Die Beibehaltung einer Note trotz Rücknahme eines Korrekturmangels ist als solches nicht zu beanstanden. Sollen Prüfungsleistungen eines Kandidaten einer erneuten Bewertung unterzogen werden, sind die Gründe eines rechtskräftigen prüfungsrechtlichen Bescheidungsurteils dafür maßgeblich, in welchem Umfang die Prüfungsbehörde eine Neubewertung zu veranlassen hat und welche Rechtsauffassung dabei zugrunde zu legen ist. Im vorliegenden Fall hat das KG ausdrücklich festgestellt, dass die Kritik der Prüfer nur hinsichtlich einzelner Aufgaben und auch nur teilweise - in wenigen Punkten - unberechtigt war.

Zwar bezieht sich der streitgegenständliche Neubescheidungsantrag - im Gegensatz zum ersten Klageverfahren - (nur) auf die behauptete Fehlerhaftigkeit der erneuten Begutachtung der Klausur. Diese (weitere) Neubescheidung hatte jedoch die Rechtsauffassung in dem Urteil aus Juni 2020 zu beachten. An diese rechtliche Bewertung war das KG in dem zweiten Klageverfahren gebunden.

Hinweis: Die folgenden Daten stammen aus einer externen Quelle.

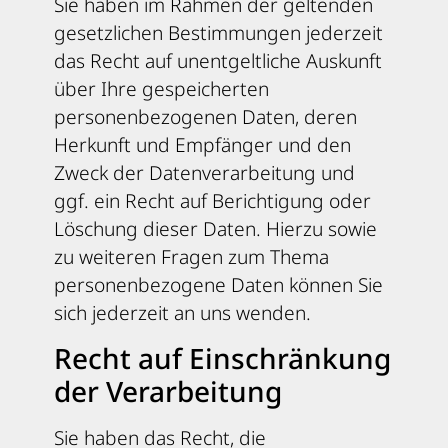
Sie haben im Rahmen der geltenden
gesetzlichen Bestimmungen jederzeit
das Recht auf unentgeltliche Auskunft
über Ihre gespeicherten
personenbezogenen Daten, deren
Herkunft und Empfänger und den
Zweck der Datenverarbeitung und
ggf. ein Recht auf Berichtigung oder
Löschung dieser Daten. Hierzu sowie
zu weiteren Fragen zum Thema
personenbezogene Daten können Sie
sich jederzeit an uns wenden.
Recht auf Einschränkung
der Verarbeitung
Sie haben das Recht, die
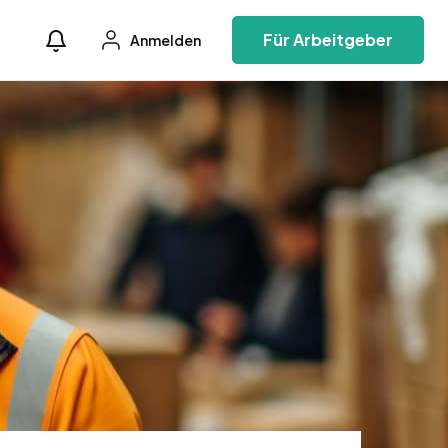
Für Arbeitgeber
Anmelden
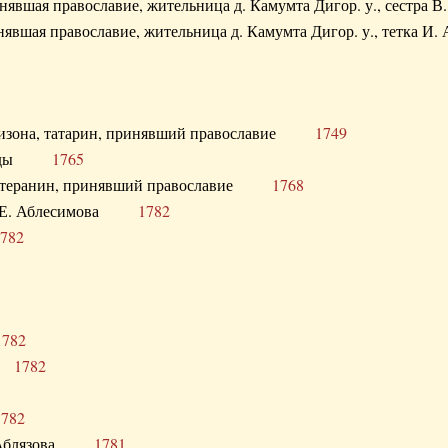
ринявшая православие, жительница д. Камумта Дигор. у., сестр
инявшая православие, жительница д. Камумта Дигор. у., тетк
арнизона, татарин, принявший православие
1749
й Орды
1765
 лютеранин, принявший православие
1768
я Н.Е. Аблесимова
1782
782
1782
та
1782
1782
С. Аблязова
1781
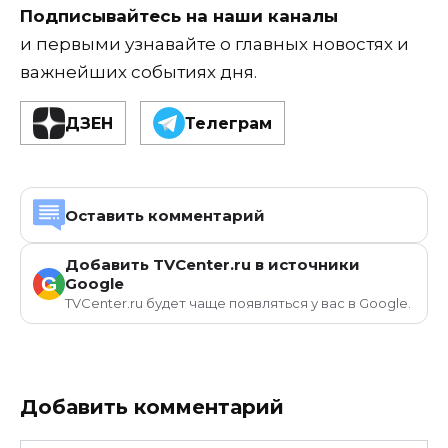
Подписывайтесь на наши каналы
и первыми узнавайте о главных новостях и
важнейших событиях дня.
ДЗЕН
Телеграм
Оставить комментарий
Добавить TVCenter.ru в источники
G
Google
TVCenter.ru будет чаще появляться у вас в Google.
Добавить комментарий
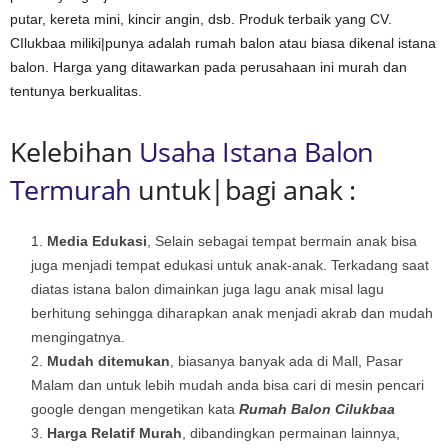
b
putar, kereta mini, kincir angin, dsb. Produk terbaik yang CV.
a
CIlukbaa miliki|punya adalah rumah balon atau biasa dikenal istana
a
balon. Harga yang ditawarkan pada perusahaan ini murah dan
tentunya berkualitas.
Kelebihan
Usaha Istana Balon
Termurah
untuk|bagi anak :
Media Edukasi
, Selain sebagai tempat bermain anak bisa
juga menjadi tempat edukasi untuk anak-anak. Terkadang saat
diatas istana balon dimainkan juga lagu anak misal lagu
berhitung sehingga diharapkan anak menjadi akrab dan mudah
mengingatnya.
Mudah ditemukan
, biasanya banyak ada di Mall, Pasar
Malam dan untuk lebih mudah anda bisa cari di mesin pencari
google dengan mengetikan kata
Rumah Balon Cilukbaa
Harga Relatif Murah
, dibandingkan permainan lainnya,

Die Beibehaltung einer Note trotz Rücknahme eines Korrekturmangels ist als solches nicht zu beanstanden. Es ist Prüfern grundsätzlich nicht verwehrt, nach Auseinandersetzung mit den Einwendungen eines Prüflings gegen die Bewertung seiner Prüfungsleistung unter Vermeidung früherer Begründungs-mängel anzugeben, dass und aus welchen Gründen sie ihre bei der ersten Bewertung einer Arbeit vergebene Note auch bei selbstkritischer Würdigung nach wie vor für zutreffend halten. Diese Maßgaben wurden in dem angefochtenen Urteil beachtet. Es ist nichts dafür ersichtlich, dass die Prüfer die Beanstandung einzelner Kritikpunkte bei den Aufgaben zum Anlass genommen haben, ihre prüfungsspezifischen Bewertungskriterien und somit ihr Bewertungssystem insgesamt zu ändern.